» **What this task involves**
Reproduce the full listing that appears beneath this instruction exactly.

» **Records shown**
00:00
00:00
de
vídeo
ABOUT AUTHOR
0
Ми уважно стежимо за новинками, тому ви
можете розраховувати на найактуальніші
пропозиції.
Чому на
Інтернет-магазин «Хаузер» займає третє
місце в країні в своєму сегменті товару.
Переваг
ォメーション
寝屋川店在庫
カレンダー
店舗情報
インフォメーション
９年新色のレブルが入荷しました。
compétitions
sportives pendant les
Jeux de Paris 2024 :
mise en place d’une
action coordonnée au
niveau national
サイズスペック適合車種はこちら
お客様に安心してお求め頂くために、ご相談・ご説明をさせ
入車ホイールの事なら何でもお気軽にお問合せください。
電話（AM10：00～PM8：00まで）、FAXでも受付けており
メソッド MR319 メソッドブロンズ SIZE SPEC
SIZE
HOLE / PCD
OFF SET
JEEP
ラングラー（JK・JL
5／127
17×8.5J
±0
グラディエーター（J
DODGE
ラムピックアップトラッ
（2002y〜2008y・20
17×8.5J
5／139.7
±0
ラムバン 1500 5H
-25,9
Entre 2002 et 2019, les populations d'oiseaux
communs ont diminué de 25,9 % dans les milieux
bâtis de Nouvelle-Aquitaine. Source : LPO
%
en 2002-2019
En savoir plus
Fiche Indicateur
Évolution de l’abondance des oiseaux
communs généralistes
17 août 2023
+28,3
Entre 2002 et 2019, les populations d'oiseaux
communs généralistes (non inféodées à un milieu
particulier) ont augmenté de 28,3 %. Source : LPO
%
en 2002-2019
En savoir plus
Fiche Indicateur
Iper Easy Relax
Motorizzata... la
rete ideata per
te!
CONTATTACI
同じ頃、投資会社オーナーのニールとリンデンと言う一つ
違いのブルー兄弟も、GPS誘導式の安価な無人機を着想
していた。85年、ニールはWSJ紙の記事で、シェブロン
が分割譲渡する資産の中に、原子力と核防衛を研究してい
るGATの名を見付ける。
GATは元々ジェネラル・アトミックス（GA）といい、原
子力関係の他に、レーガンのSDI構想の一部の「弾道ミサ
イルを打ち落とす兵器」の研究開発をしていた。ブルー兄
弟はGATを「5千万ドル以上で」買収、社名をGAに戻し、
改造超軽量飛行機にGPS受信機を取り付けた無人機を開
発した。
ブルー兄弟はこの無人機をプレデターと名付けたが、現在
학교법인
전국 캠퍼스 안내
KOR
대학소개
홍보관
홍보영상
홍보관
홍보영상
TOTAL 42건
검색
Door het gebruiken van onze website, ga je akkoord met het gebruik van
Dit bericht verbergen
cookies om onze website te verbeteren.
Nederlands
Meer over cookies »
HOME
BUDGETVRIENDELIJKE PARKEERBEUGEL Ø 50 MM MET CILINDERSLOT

» **Result of the exercise**
00:00
00:00
de
vídeo
ABOUT AUTHOR
0
Ми уважно стежимо за новинками, тому ви
можете розраховувати на найактуальніші
пропозиції.
Чому на
Інтернет-магазин «Хаузер» займає третє
місце в країні в своєму сегменті товару.
Переваг
ォメーション
寝屋川店在庫
カレンダー
店舗情報
インフォメーション
９年新色のレブルが入荷しました。
compétitions
sportives pendant les
Jeux de Paris 2024 :
mise en place d’une
action coordonnée au
niveau national
サイズスペック適合車種はこちら
お客様に安心してお求め頂くために、ご相談・ご説明をさせ
入車ホイールの事なら何でもお気軽にお問合せください。
電話（AM10：00～PM8：00まで）、FAXでも受付けており
メソッド MR319 メソッドブロンズ SIZE SPEC
SIZE
HOLE / PCD
OFF SET
JEEP
ラングラー（JK・JL
5／127
17×8.5J
±0
グラディエーター（J
DODGE
ラムピックアップトラッ
（2002y〜2008y・20
17×8.5J
5／139.7
±0
ラムバン 1500 5H
-25,9
Entre 2002 et 2019, les populations d'oiseaux
communs ont diminué de 25,9 % dans les milieux
bâtis de Nouvelle-Aquitaine. Source : LPO
%
en 2002-2019
En savoir plus
Fiche Indicateur
Évolution de l’abondance des oiseaux
communs généralistes
17 août 2023
+28,3
Entre 2002 et 2019, les populations d'oiseaux
communs généralistes (non inféodées à un milieu
particulier) ont augmenté de 28,3 %. Source : LPO
%
en 2002-2019
En savoir plus
Fiche Indicateur
Iper Easy Relax
Motorizzata... la
rete ideata per
te!
CONTATTACI
同じ頃、投資会社オーナーのニールとリンデンと言う一つ
違いのブルー兄弟も、GPS誘導式の安価な無人機を着想
していた。85年、ニールはWSJ紙の記事で、シェブロン
が分割譲渡する資産の中に、原子力と核防衛を研究してい
るGATの名を見付ける。
GATは元々ジェネラル・アトミックス（GA）といい、原
子力関係の他に、レーガンのSDI構想の一部の「弾道ミサ
イルを打ち落とす兵器」の研究開発をしていた。ブルー兄
弟はGATを「5千万ドル以上で」買収、社名をGAに戻し、
改造超軽量飛行機にGPS受信機を取り付けた無人機を開
発した。
ブルー兄弟はこの無人機をプレデターと名付けたが、現在
학교법인
전국 캠퍼스 안내
KOR
대학소개
홍보관
홍보영상
홍보관
홍보영상
TOTAL 42건
검색
Door het gebruiken van onze website, ga je akkoord met het gebruik van
Dit bericht verbergen
cookies om onze website te verbeteren.
Nederlands
Meer over cookies »
HOME
BUDGETVRIENDELIJKE PARKEERBEUGEL Ø 50 MM MET CILINDERSLOT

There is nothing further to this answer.